Fortunately, there is another journey that resembles, but is not a false awakening. I would suggest that false awakening dreams are often actually the strange occurrences of the hypnopompic state. This is the state that exists when we are not quite awake and are still witnessing the swirling remnants of dreams that have not quite closed down. While the false awakening dream that occurs during the middle of the night can be disconcerting, the swirling hypnopompic images can be quite entertaining, and the ideas that swirl around with the images might actually be of great value in terms of their “out-of-the-box” insights and creativity. I will have more to say about this when considering supportive dreams.
Savoring: There is one final ego function that is often overlooked. This is where our ego dips into a bit of our Id to produce a deep, rich appreciation for the arts, good food, good viewing, and good friendships. We savor the beauty and joy that life can bring us. This is the aforementioned state of Awe that is featured by Dacher Keltner. He offers the following example of awe and wonder (Keltner, 2023, p. 39:
“. . . a mental state of openness, questioning, curiosity, and embracing mystery, arises out of experiences of awe. In our studies, people who find more everyday awe show evidence of living with wonder. They are more open to new ideas. What is unknown. To what language can’t describe. To the absurd. To seeking new knowledge. To experience itself, for example, of sound, or color, or bodily sensation, or the directions thought might take during dreams or meditation. To the strengths, and virtues of other people. It should not surprise that people who feel even five minutes a day of everyday awe are more curious about art, music, poetry, new scientific discoveries, philosophy, and questions about life and death. They feel more comfortable with mysteries, with that which cannot be explained.”

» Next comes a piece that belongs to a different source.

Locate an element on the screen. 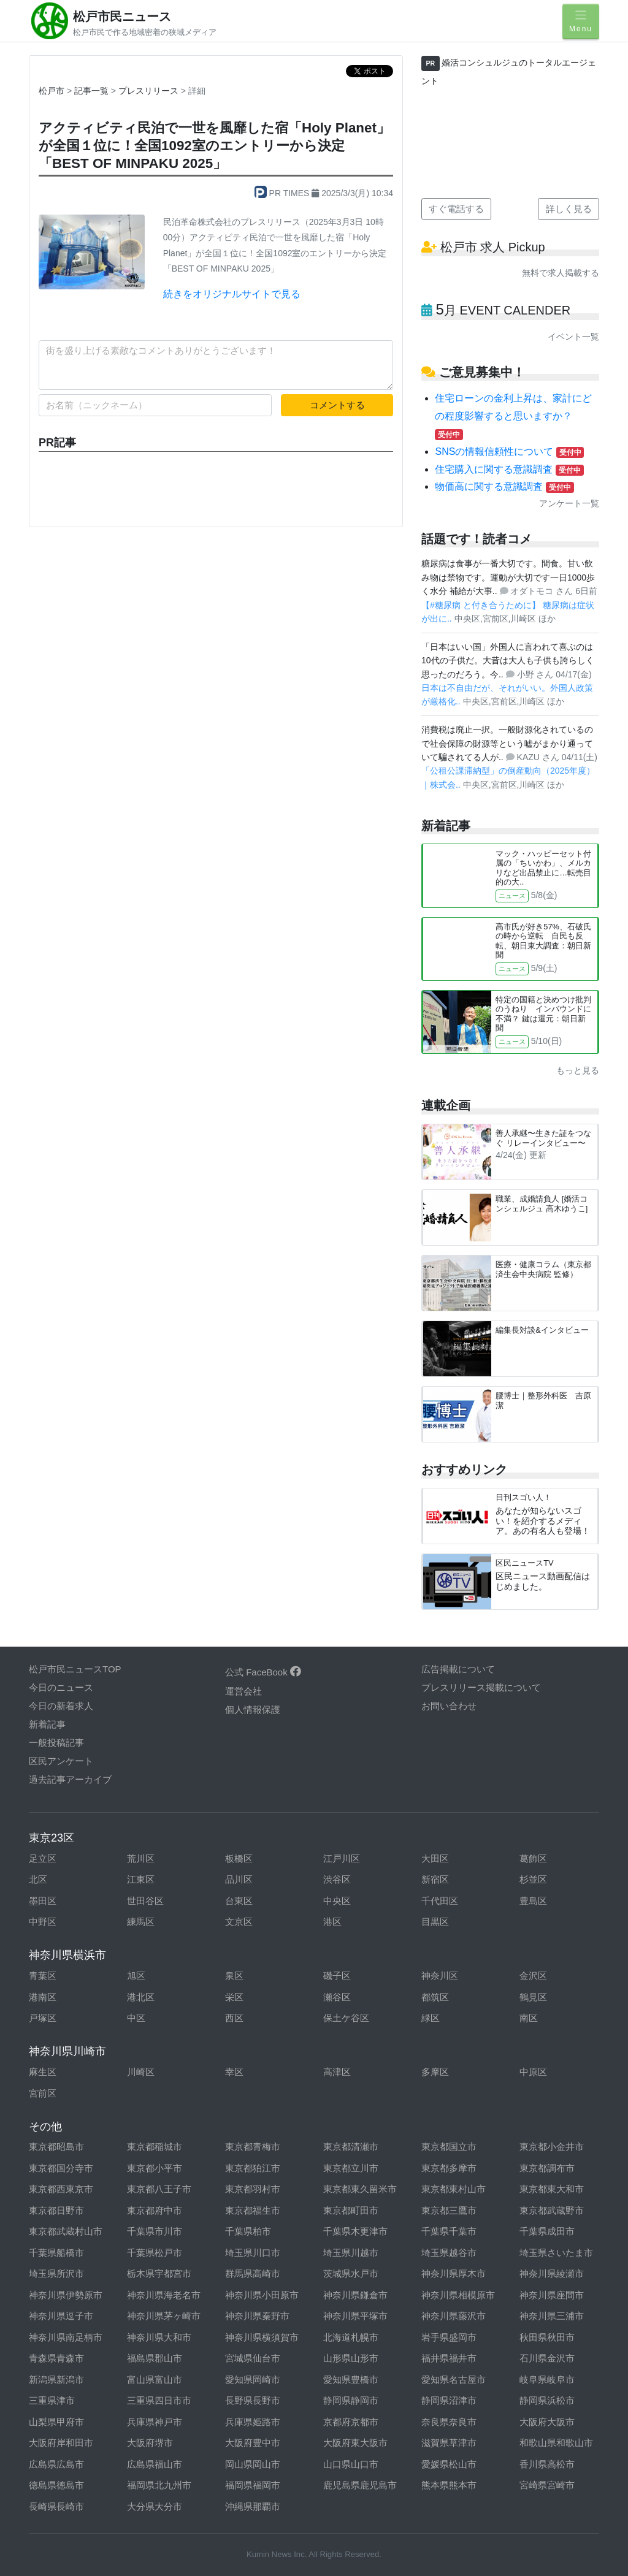  千葉県市川市 is located at coordinates (154, 2231).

The state described by Keltner contains not only Awe and Wonder. It also contains Flow (Csikszentmihalyi, 1990). While Awe tends to be a passive experience with powerful forces being observed and absorbed in a psychic storm, Flow tends to be an active experience with the power being found in one’s engagement of activities that exist in the threshold between boredom and anxiety. When Flow and Awe join forces, one may find the kind of openness, questioning, curiosity, and mystery that Keltner has described. And can this state of Awe and Flow exist in a dream? At least to some extent, it can. The theme of food and eating in dreams expands our awareness regarding the benefits associated with the consumption of food. In food dreams, we might see where our Ego not only portrays the nutritional function served by a good meal, it also brings in something of Freud’s powerful and highly emotional Id—we lick our lips and savor the feast that is placed before us!